## THE RECORDS

—————

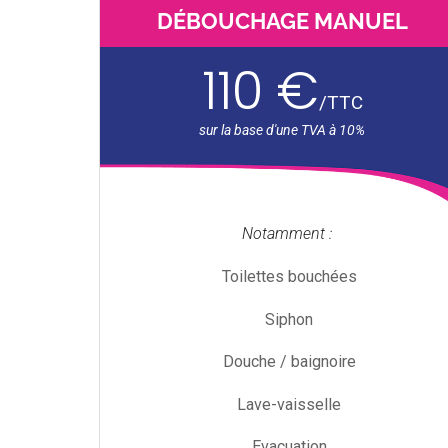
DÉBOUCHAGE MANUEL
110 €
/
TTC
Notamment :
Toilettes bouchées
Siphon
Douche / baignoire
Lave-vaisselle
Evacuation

—————

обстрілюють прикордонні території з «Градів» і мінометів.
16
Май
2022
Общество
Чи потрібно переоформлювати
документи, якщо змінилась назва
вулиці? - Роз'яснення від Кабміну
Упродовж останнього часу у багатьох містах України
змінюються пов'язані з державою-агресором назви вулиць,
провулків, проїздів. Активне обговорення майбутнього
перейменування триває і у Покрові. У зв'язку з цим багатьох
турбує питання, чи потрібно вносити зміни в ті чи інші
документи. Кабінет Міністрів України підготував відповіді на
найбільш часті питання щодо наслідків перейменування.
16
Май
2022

—————

## WHAT THE TASK REQUIRES
Within the listing above, copy each line that has the string "потрібно".

## RESULT BELOW
Чи потрібно переоформлювати
турбує питання, чи потрібно вносити зміни в ті чи інші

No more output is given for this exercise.